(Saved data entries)
..............................
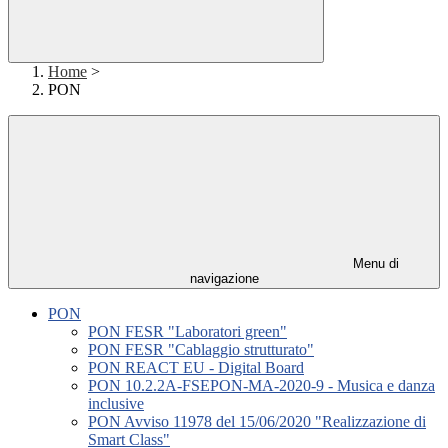
Home
>
PON
Menu di
navigazione
PON
PON FESR "Laboratori green"
PON FESR "Cablaggio strutturato"
PON REACT EU - Digital Board
PON 10.2.2A-FSEPON-MA-2020-9 - Musica e danza
inclusive
PON Avviso 11978 del 15/06/2020 "Realizzazione di
Smart Class"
..............................
● **WHAT YOU WILL DO**: Output the data above exactly. Drop every picture.

● **RESULT OF THIS TASK**:
Home
>
PON
Menu di
navigazione
PON
PON FESR "Laboratori green"
PON FESR "Cablaggio strutturato"
PON REACT EU - Digital Board
PON 10.2.2A-FSEPON-MA-2020-9 - Musica e danza
inclusive
PON Avviso 11978 del 15/06/2020 "Realizzazione di
Smart Class"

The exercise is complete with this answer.